Re-Examining the Brain and
Autism
Autism spectrum disorders or pervasive developmental disorders involve
impairments in reciprocal social interactions as well as restricted repetitive
patterns of behavior in the absence of obvious intellectual dysfunction. Even
though the exact pathophysiology of autism remains to be established, it has
been widely accepted that this condition strongly impact central nervous system
function. Of the brain structures that have been proposed to play a crucial role
in the neurobiology of the clinical features of autism, the contribution of the
amygdala is particularly convincing. It is the impairments of autistic
individuals to process emotional and social information that has left many
health care professionals to hypothesize an association of the amygdala and
autism.
Brain imaging studies show abnormalities in the amygdala in affected
individuals. Conversely, most neuropathological results were non-specific and
brain volumetric studies have been, for the most part, inconsistent. More
significantly, researches assessing the participation of the amygdala failed to
report associations with autism related behavioral and emotional impairments.
Information on such correlations would be specifically supportive in providing
information on whether the amygdala dysfunction is relevant to the etiology of
autism; that is if they are indeed accurate pathophysiological mediator of
autism.
Functional neuroimaging involving autistic individuals show less amydgala
activation when inferring mental states, interpreting facial emotional
expressions or in response to changing task demands in a mental task (Wang et
al., 2004), as compared to normal persons.

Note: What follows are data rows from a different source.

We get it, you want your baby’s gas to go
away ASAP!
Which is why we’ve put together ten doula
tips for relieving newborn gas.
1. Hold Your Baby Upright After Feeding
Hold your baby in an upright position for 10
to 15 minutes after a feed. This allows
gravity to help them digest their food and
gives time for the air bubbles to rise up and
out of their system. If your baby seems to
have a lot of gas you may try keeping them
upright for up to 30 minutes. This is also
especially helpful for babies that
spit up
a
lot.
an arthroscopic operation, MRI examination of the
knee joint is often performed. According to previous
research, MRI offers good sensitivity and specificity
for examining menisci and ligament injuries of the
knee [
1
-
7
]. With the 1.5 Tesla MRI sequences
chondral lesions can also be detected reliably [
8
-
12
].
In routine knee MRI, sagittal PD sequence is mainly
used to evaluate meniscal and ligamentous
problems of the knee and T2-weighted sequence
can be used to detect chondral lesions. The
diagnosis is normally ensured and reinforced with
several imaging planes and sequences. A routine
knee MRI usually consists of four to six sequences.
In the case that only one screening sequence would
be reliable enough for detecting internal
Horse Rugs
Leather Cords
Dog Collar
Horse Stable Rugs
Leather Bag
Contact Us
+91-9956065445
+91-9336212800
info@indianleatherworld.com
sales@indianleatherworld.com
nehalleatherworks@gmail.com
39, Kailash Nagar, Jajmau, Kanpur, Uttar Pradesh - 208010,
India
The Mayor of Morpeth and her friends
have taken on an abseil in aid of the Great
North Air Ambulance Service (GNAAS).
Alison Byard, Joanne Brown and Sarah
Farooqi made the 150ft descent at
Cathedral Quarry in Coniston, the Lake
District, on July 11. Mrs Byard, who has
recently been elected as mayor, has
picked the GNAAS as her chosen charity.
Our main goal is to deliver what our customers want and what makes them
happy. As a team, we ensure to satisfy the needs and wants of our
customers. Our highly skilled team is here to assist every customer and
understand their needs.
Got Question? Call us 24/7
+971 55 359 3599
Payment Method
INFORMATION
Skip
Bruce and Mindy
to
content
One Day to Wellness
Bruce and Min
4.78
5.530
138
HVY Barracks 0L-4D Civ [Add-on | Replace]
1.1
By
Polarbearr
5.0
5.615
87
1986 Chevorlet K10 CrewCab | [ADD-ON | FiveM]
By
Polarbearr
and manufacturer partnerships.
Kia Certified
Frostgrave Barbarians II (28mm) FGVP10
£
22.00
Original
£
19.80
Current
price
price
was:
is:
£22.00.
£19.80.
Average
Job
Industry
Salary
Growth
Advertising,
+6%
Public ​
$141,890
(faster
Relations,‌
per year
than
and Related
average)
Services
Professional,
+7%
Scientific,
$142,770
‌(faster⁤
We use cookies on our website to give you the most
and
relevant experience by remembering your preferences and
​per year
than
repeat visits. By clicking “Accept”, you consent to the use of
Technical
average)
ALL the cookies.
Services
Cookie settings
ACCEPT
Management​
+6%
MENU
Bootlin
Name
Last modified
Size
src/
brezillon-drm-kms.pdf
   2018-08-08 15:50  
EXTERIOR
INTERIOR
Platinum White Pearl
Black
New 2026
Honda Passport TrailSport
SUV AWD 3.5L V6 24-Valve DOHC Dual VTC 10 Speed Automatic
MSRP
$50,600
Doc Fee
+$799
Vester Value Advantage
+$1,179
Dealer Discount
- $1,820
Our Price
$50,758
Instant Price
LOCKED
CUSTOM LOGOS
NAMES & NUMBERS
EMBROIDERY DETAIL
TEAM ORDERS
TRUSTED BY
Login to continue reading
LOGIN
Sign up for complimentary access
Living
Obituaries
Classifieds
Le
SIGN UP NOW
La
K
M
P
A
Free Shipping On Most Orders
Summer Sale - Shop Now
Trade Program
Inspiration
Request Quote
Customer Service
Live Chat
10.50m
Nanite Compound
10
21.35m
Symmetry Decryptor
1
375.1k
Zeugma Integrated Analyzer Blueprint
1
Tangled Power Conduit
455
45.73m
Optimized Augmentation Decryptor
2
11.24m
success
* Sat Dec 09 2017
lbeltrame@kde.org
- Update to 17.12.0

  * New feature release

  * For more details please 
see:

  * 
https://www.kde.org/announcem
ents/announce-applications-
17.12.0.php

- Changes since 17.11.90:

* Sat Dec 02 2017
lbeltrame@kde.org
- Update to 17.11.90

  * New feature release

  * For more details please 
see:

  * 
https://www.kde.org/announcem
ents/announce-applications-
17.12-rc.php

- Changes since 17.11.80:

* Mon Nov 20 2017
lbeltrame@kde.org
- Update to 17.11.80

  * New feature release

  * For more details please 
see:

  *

Presently, no efforts have been made to determine the relationship between
the amygdala to the diagnostic features of autism spectrum disorders according
to the criteria in the Diagnostic and Statistical Manual of Mental Disorders
version IV (DSM-IV) and the International Classification of Diseases version 10
(ICD-10). Although autistic symptomatologies include impairments social
cognition and emotion recognition, which are representative of a diagnostic
cluster in DSV-IV and ICD-10, they are not fundamental parts of the psychiatric
diagnosis of autism.
A study investigated the direct relationship between amygdala function and
autism in affected individuals (Dziobek et al., 2005). Patients with autism and
normal controls were examined using brain imaging techniques derived amygdala
volume and behavioral factors of emotion and social functioning and results of
both groups were then compared to gain insight on the association between these
to variables. Results show that patients with autism manifested dysfunction in
emotional and social functioning as compared to normal individuals. They also
showed an uncharacteristic association between amygdala volumes and overall head
dimension. Positive associations were found between social and emotional
understanding and amygdala volume in unaffected individuals, but this was not
the case in patients with autism. Interestingly, when correlating amygdala
volume with general brain size for the groups separately, there was a
significant positive trend for normal individuals, while there was only a weak
negative association in autistic patients. Volumetric analyses did not yield
significant differences between the groups. Results indicated that in autism,
the amygdala is not a key mediator for social and emotional functioning.
In general, clinical and experimental studies fail to provide clear-cut
evidence to conclude that the amydala is indeed a major pathology in autism.
Further research is deemed necessary to support significance of amydala
dysfunction in pervasive developmental disorders.